[Items from a data source]
○ ○ ○ ○

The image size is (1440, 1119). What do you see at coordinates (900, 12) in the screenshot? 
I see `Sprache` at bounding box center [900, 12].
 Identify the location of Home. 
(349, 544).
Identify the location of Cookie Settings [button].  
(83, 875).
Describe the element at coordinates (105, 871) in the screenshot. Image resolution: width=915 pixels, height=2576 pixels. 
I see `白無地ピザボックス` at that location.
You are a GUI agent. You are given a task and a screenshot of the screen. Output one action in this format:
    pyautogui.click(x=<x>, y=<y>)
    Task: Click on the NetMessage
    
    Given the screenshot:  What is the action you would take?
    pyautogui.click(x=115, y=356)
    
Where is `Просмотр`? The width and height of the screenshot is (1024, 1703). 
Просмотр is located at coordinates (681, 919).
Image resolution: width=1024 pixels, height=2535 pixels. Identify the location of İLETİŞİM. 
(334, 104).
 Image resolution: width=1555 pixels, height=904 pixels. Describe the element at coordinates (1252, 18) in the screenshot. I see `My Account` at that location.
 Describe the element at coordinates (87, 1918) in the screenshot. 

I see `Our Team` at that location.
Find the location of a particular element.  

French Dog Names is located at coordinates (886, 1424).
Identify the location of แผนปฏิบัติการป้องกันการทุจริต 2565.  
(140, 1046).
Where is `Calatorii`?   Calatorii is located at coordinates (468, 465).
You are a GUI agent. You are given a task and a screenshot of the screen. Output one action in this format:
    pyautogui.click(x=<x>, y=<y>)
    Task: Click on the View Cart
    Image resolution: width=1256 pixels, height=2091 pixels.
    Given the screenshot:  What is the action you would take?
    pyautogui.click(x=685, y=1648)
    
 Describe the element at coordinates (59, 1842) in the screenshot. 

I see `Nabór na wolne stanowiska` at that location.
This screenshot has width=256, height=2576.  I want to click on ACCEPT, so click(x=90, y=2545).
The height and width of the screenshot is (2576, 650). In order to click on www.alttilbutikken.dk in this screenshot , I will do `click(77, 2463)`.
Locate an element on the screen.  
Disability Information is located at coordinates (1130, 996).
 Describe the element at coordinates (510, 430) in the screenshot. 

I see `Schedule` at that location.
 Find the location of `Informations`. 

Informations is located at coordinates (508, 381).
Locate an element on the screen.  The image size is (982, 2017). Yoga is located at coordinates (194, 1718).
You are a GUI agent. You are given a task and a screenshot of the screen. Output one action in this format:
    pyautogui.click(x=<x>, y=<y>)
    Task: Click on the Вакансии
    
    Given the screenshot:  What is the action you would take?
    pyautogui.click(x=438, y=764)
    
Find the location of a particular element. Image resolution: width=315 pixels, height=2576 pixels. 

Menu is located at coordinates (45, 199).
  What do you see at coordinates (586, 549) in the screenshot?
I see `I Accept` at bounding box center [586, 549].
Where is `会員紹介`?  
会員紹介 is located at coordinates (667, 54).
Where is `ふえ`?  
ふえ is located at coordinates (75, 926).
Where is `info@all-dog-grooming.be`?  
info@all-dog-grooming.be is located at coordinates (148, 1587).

○ ○ ○ ○

- _PROMPT_
Restate every line of the data word for word.

- _WRITTEN SOLUTION_
The image size is (1440, 1119). What do you see at coordinates (900, 12) in the screenshot? 
I see `Sprache` at bounding box center [900, 12].
 Identify the location of Home. 
(349, 544).
Identify the location of Cookie Settings [button].  
(83, 875).
Describe the element at coordinates (105, 871) in the screenshot. Image resolution: width=915 pixels, height=2576 pixels. 
I see `白無地ピザボックス` at that location.
You are a GUI agent. You are given a task and a screenshot of the screen. Output one action in this format:
    pyautogui.click(x=<x>, y=<y>)
    Task: Click on the NetMessage
    
    Given the screenshot:  What is the action you would take?
    pyautogui.click(x=115, y=356)
    
Where is `Просмотр`? The width and height of the screenshot is (1024, 1703). 
Просмотр is located at coordinates (681, 919).
Image resolution: width=1024 pixels, height=2535 pixels. Identify the location of İLETİŞİM. 
(334, 104).
 Image resolution: width=1555 pixels, height=904 pixels. Describe the element at coordinates (1252, 18) in the screenshot. I see `My Account` at that location.
 Describe the element at coordinates (87, 1918) in the screenshot. 

I see `Our Team` at that location.
Find the location of a particular element.  

French Dog Names is located at coordinates (886, 1424).
Identify the location of แผนปฏิบัติการป้องกันการทุจริต 2565.  
(140, 1046).
Where is `Calatorii`?   Calatorii is located at coordinates (468, 465).
You are a GUI agent. You are given a task and a screenshot of the screen. Output one action in this format:
    pyautogui.click(x=<x>, y=<y>)
    Task: Click on the View Cart
    Image resolution: width=1256 pixels, height=2091 pixels.
    Given the screenshot:  What is the action you would take?
    pyautogui.click(x=685, y=1648)
    
 Describe the element at coordinates (59, 1842) in the screenshot. 

I see `Nabór na wolne stanowiska` at that location.
This screenshot has width=256, height=2576.  I want to click on ACCEPT, so click(x=90, y=2545).
The height and width of the screenshot is (2576, 650). In order to click on www.alttilbutikken.dk in this screenshot , I will do `click(77, 2463)`.
Locate an element on the screen.  
Disability Information is located at coordinates (1130, 996).
 Describe the element at coordinates (510, 430) in the screenshot. 

I see `Schedule` at that location.
 Find the location of `Informations`. 

Informations is located at coordinates (508, 381).
Locate an element on the screen.  The image size is (982, 2017). Yoga is located at coordinates (194, 1718).
You are a GUI agent. You are given a task and a screenshot of the screen. Output one action in this format:
    pyautogui.click(x=<x>, y=<y>)
    Task: Click on the Вакансии
    
    Given the screenshot:  What is the action you would take?
    pyautogui.click(x=438, y=764)
    
Find the location of a particular element. Image resolution: width=315 pixels, height=2576 pixels. 

Menu is located at coordinates (45, 199).
  What do you see at coordinates (586, 549) in the screenshot?
I see `I Accept` at bounding box center [586, 549].
Where is `会員紹介`?  
会員紹介 is located at coordinates (667, 54).
Where is `ふえ`?  
ふえ is located at coordinates (75, 926).
Where is `info@all-dog-grooming.be`?  
info@all-dog-grooming.be is located at coordinates (148, 1587).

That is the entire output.